As for vga=ask...I've tried that as well. I get a menu with the same modes as displayed in hwinfo --framebuffer. If vesafb support is compiled in, I get an unaccelerated vesa framebuffer. Without vesafb support, I get a black screen. I'm 99% sure from experimentation that the vga= switch ONLY controls the vesa framebuffer and has nothing to do with the nvidia framebuffer.

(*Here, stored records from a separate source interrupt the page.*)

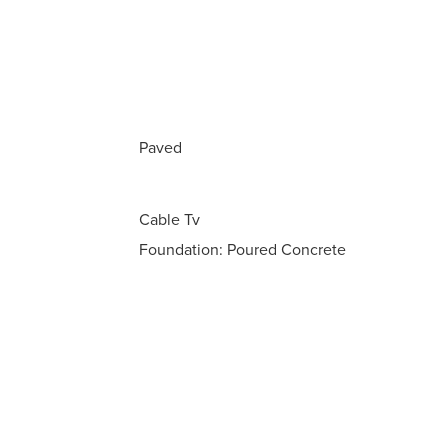
Paved
Cable Tv
Foundation: Poured Concrete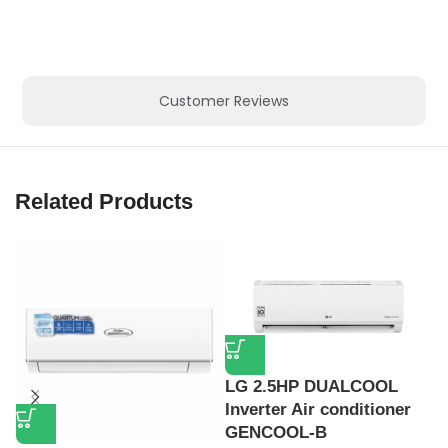
Customer Reviews
Related Products
LG 2.5HP DUALCOOL
Inverter Air conditioner
GENCOOL-B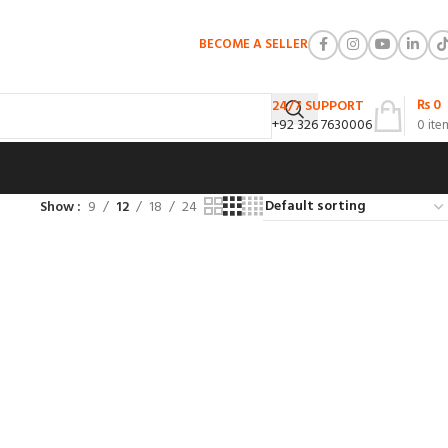
BECOME A SELLER
₨
0
24/7 SUPPORT
+92 326 7630006
0
ite
Show
9
12
18
24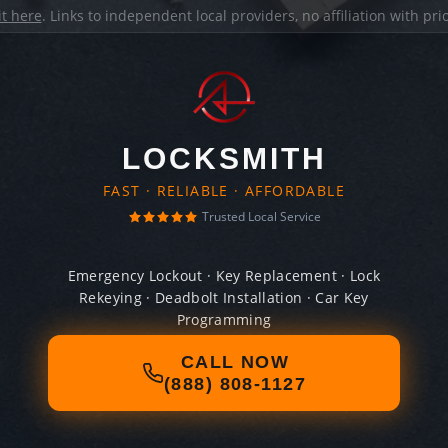
it here
. Links to independent local providers, no affiliation with pr
LOCKSMITH
FAST · RELIABLE · AFFORDABLE
Trusted Local Service
Emergency Lockout · Key Replacement · Lock
Rekeying · Deadbolt Installation · Car Key
Programming
CALL NOW
(888) 808-1127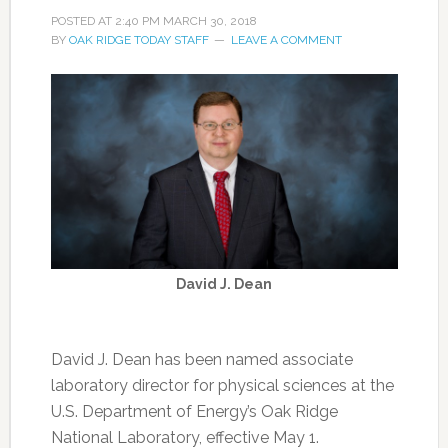
POSTED AT
2:40 PM
MARCH 30, 2018
BY
OAK RIDGE TODAY STAFF
LEAVE A COMMENT
David J. Dean
David J. Dean has been named associate
laboratory director for physical sciences at the
U.S. Department of Energy’s Oak Ridge
National Laboratory, effective May 1.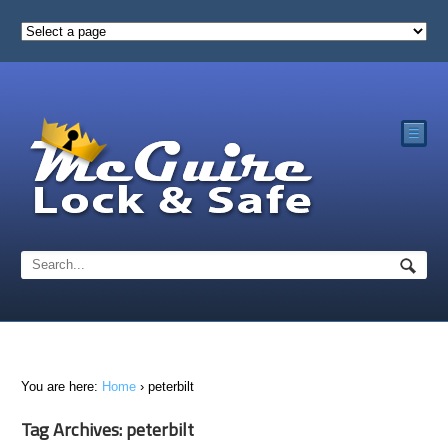
☰
You are here:
Home
›
peterbilt
Tag Archives: peterbilt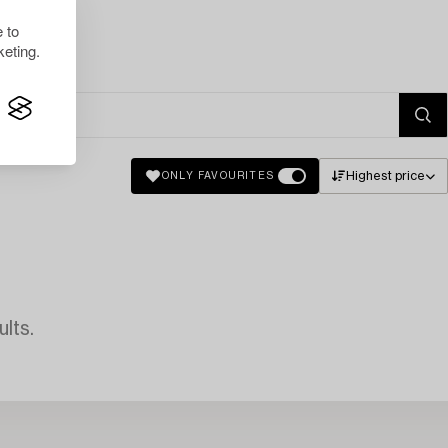
 to
eting.
Highest price
ONLY FAVOURITES
lts.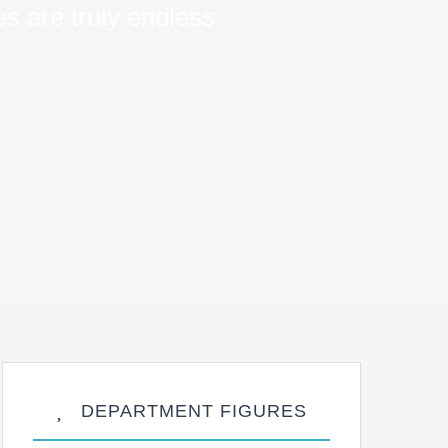
s are truly endless
DEPARTMENT FIGURES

I'm surprised that accelerated framebuffers aren't more widely supported. A 2-year old video card is supported by everything else it seems. I guess X has just become so prevalent in the Linux world that no one really cares about framebuffers anymore. I remember when I first got started in Linux no one even cared to get X working. With things like Ubuntu finding widespread use, I suppose more and more mouse-centric persons are getting involved and X is becoming a "must" on most systems. It's unfortunate. Seems like we're taking a step backwards (in my humble opinion).

----------

## Hibbelharry

Framebuffer is getting a little more popular again due to kernelmodesetting and in-kernel drm. At least for intel card this provides a little boost of capabilities. Ati might come back in game, too. Concerning nvidia there might some day be some rescue from the nouveau project, but there is none currently. Indeed nvidiafb has mediocre support on newer cards. Vesafb and brothers should be able to support non widespread resolutions but they are all slow as you might notice when you scroll around.

While I'm a terminal centric worker i switched to using X. There are some really slick wm's causing relatively low overhead and output in any x-terminal beats vesafbs speed by a huge amount. Try considering X again. Even if you just use terminals. It's worth doing it.

Greetz

Hibbelharry

----------

## dtjohnst

Yeah, worst case I run something simple with no taskbars or anything use a full-screen console as my "desktop". It's not really my ideal, adds a fair bit of overhead and whatnot, but I'll live.

----------